Sure! I'll send you a message. 


Azrion/Zhalo said:


> What might you be?


I'm a simple birb.


----------



## Komi (Nov 22, 2017)

I’m interested. PM if you have any questions.


----------



## Larkkenspur (Nov 23, 2017)

Sounds fun! A bit late and I know you've already got plenty of people but one more won't hurt? Maybe?
I'll leave my Discord here in case.
Greggers#5168 (ignore the profile picture for the time being, it's for a server thing.)


----------



## Kezi Avdiivka (Nov 24, 2017)

EMO FURRY said:


> cats do not eat birds might be free food but no they do not the eat mice not birds  not that i have a say in this









YOU LIE


----------



## Paprika (Nov 27, 2017)

Larkkenspur said:


> Sounds fun!
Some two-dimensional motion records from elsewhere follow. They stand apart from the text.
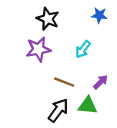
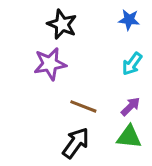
cyan arrow: (83, 49) -> (132, 64), moved
green triangle: (88, 106) -> (129, 137), moved

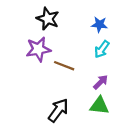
blue star: (129, 20) -> (99, 25), moved
brown line: (83, 106) -> (64, 66), moved

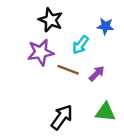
cyan arrow: (102, 49) -> (81, 45), moved
purple arrow: (101, 82) -> (97, 74), moved

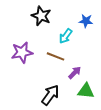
purple star: (41, 52) -> (22, 52), moved
purple arrow: (97, 74) -> (75, 73), moved

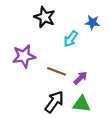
brown line: (55, 56) -> (57, 71), moved
green triangle: (86, 91) -> (82, 104), moved

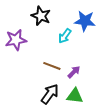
blue star: (92, 23) -> (85, 21), size x1.5
purple star: (24, 56) -> (16, 40), moved

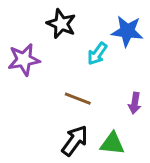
purple arrow: (74, 72) -> (135, 103), moved, turned 144

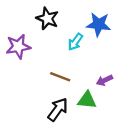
purple arrow: (135, 103) -> (104, 80), turned 56
green triangle: (112, 144) -> (87, 100), moved

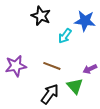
purple star: (18, 47) -> (16, 66), moved
green triangle: (87, 100) -> (75, 86), turned 42

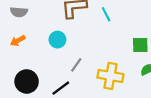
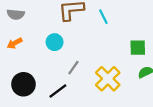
yellow cross: (110, 76) -> (108, 79), turned 35

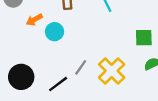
orange arrow: (15, 43) -> (34, 20), moved
gray line: (73, 68) -> (81, 67), moved

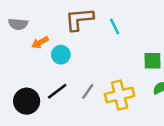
yellow cross: (112, 71) -> (120, 95), turned 32
black line: (58, 84) -> (57, 91), moved

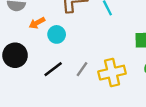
black circle: (27, 101) -> (15, 55), moved

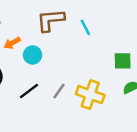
yellow cross: (112, 73) -> (90, 95), turned 32

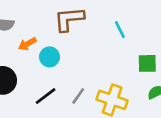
cyan line: (85, 27) -> (120, 30), moved

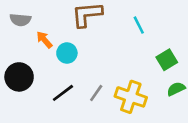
orange arrow: (27, 44) -> (44, 40), turned 78
green square: (147, 63) -> (167, 60), turned -30

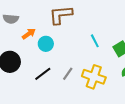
cyan line: (139, 25) -> (95, 41), moved
orange arrow: (44, 40) -> (29, 34), turned 96

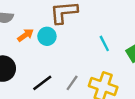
cyan circle: (46, 44) -> (47, 36), moved

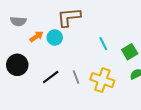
gray line: (72, 83) -> (76, 77), turned -56

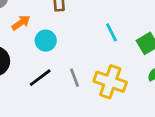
cyan circle: (55, 37) -> (46, 41), moved

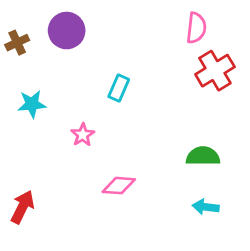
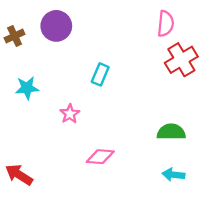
red arrow: (23, 207) -> (19, 175), turned -84

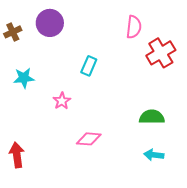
pink semicircle: (166, 24) -> (134, 27), moved
red arrow: (19, 175) -> (17, 155), turned 50

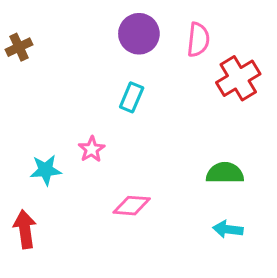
purple circle: (50, 23) -> (139, 34), moved
cyan star: (24, 78) -> (46, 170), moved

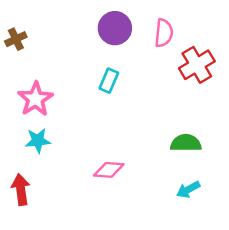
pink star: (92, 149) -> (35, 99), moved, size x1.6
cyan arrow: (228, 229) -> (188, 190), turned -35

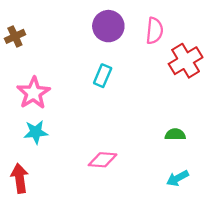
green semicircle: (186, 143) -> (175, 134), size x0.7

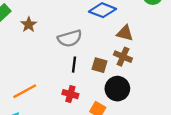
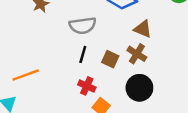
black circle: (117, 89) -> (139, 88), moved
red cross: (70, 94) -> (87, 86), moved

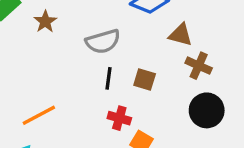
brown cross: (137, 54) -> (199, 66), moved
black circle: (139, 88) -> (207, 110), moved

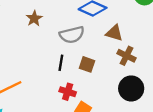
brown star: (45, 21) -> (34, 18), moved
gray semicircle: (103, 41) -> (72, 35), moved

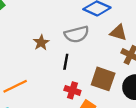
brown star: (34, 18) -> (41, 43), moved
brown square: (87, 64) -> (103, 79), moved, size x1.5

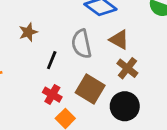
gray semicircle: (77, 34) -> (81, 44), moved, turned 80

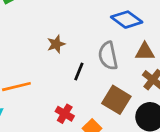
brown triangle: (119, 40) -> (145, 52), turned -30
red cross: (52, 95) -> (65, 114), moved

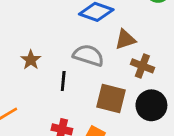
gray semicircle: (108, 56) -> (88, 55), turned 136

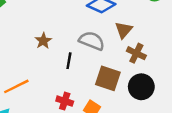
brown triangle: (125, 39) -> (124, 30), turned -36

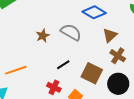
gray semicircle: (92, 41) -> (71, 32), moved
black line: (69, 61) -> (63, 65), moved, turned 40

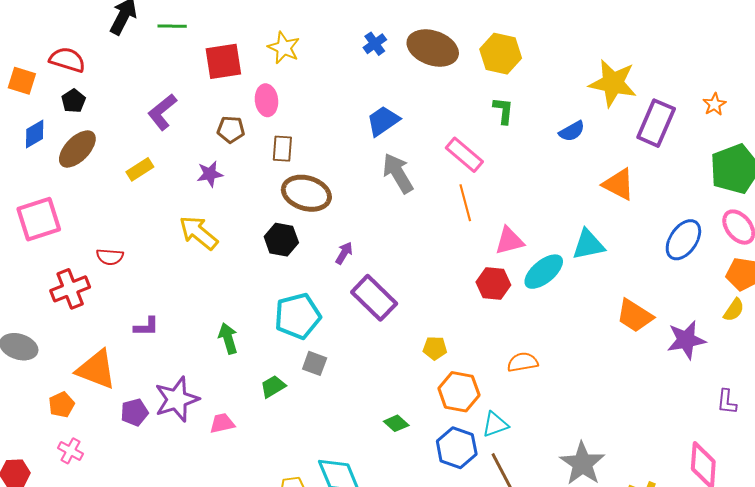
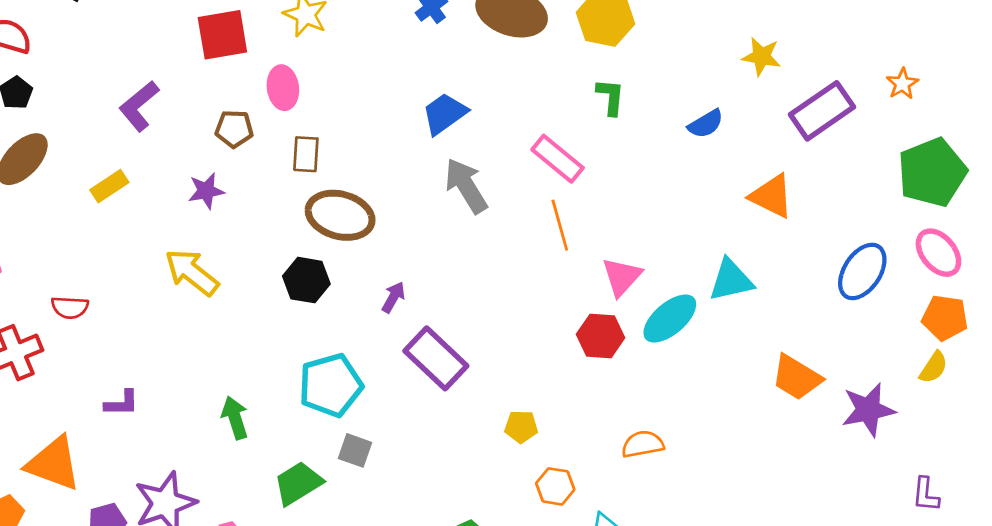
yellow star: (613, 83) -> (761, 56), size x0.6
purple rectangle: (656, 123) -> (822, 111), turned 33
pink triangle: (509, 241) -> (622, 277), turned -32
green trapezoid: (273, 386) -> (298, 483), size x1.4
orange hexagon: (459, 392) -> (555, 486), size x0.7

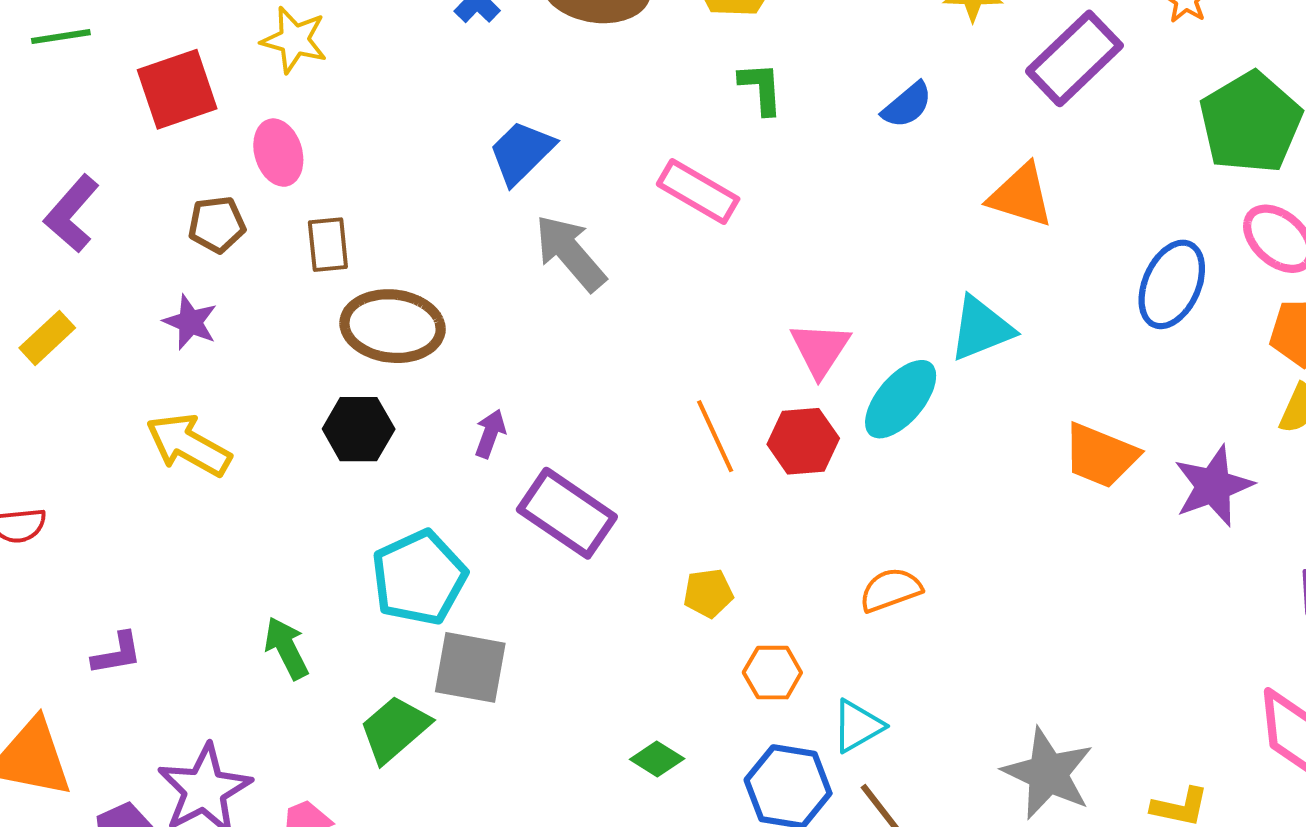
purple star: (206, 191) -> (190, 322), turned -30
orange line: (560, 225) -> (715, 436), moved
gray square: (355, 450) -> (470, 667), size x1.5

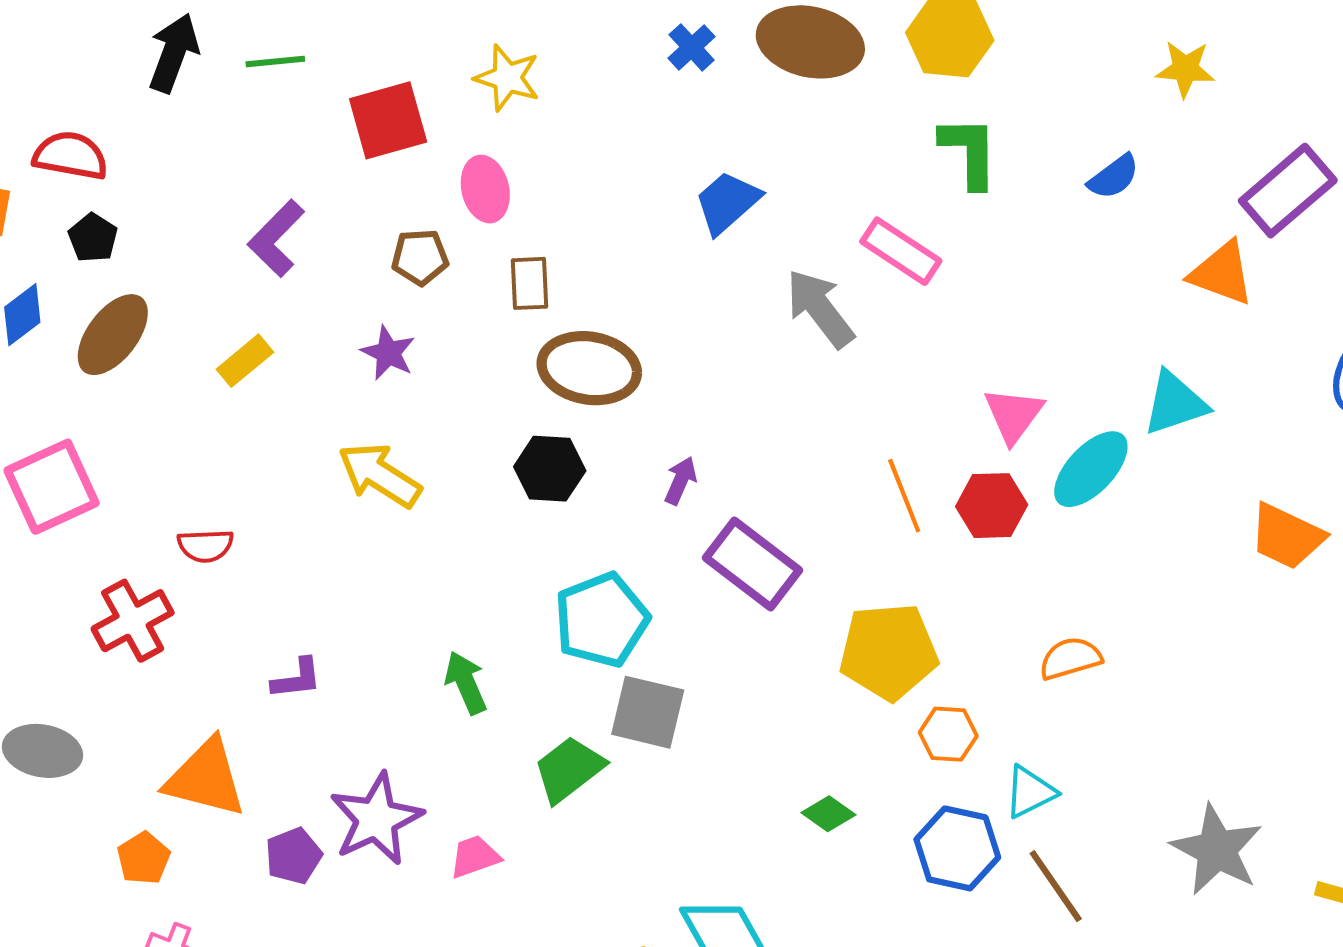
purple rectangle: (1074, 58) -> (1288, 191), moved
green L-shape: (761, 88) -> (969, 152), size x1.4
gray arrow: (570, 253) -> (820, 308), moved
yellow pentagon: (708, 593) -> (889, 651), size x2.0

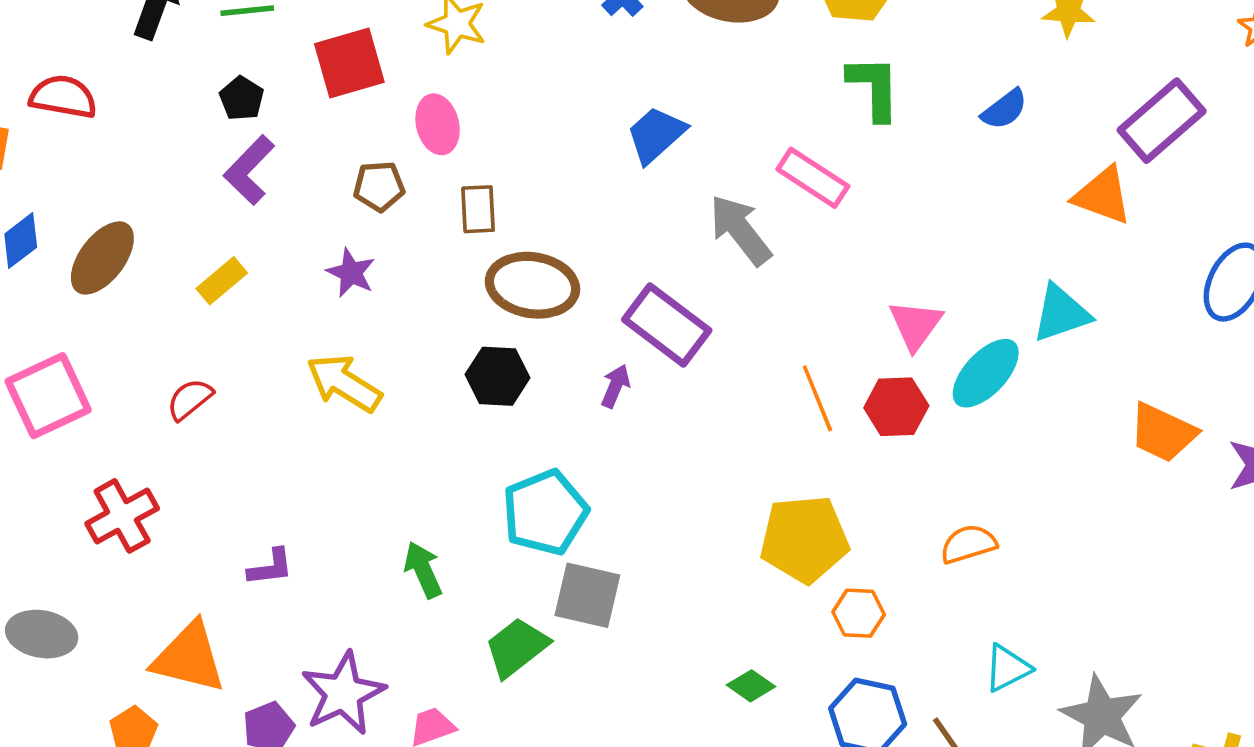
black pentagon: (93, 238) -> (242, 98), moved
red semicircle: (205, 546) -> (190, 399), moved, turned 144
purple rectangle: (752, 564) -> (667, 325), moved
cyan triangle: (1030, 792) -> (1007, 668), moved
A bit late and I know you've already got plenty of people but one more won't hurt? Maybe?
> I'll leave my Discord here in case.
> Greggers#5168 (ignore the profile picture for the time being, it's for a server thing.)


Sure, i'll shoot you a message.


----------



## EMO FURRY (Nov 27, 2017)

Kezi Avdiivka said:


> YOU LIE


I stand corrected


----------